REQUIREMENT
What is the count of lines below that include "Spanking"? Reply with nothing else.

Extracted page text data:
********************

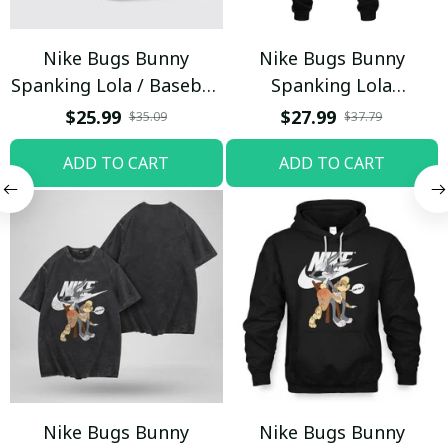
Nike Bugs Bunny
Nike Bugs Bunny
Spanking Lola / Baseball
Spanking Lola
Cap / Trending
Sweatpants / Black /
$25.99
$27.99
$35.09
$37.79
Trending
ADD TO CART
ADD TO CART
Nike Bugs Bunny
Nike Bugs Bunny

********************

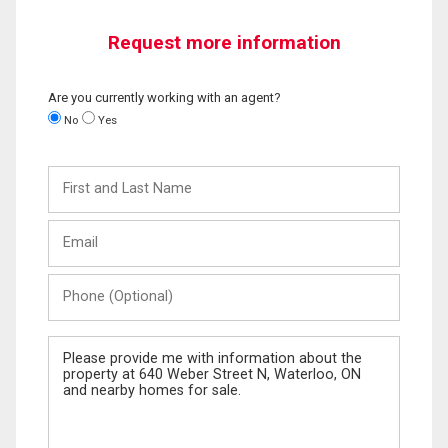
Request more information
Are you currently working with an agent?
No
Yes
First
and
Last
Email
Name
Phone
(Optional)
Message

********************

WORKED SOLUTION
2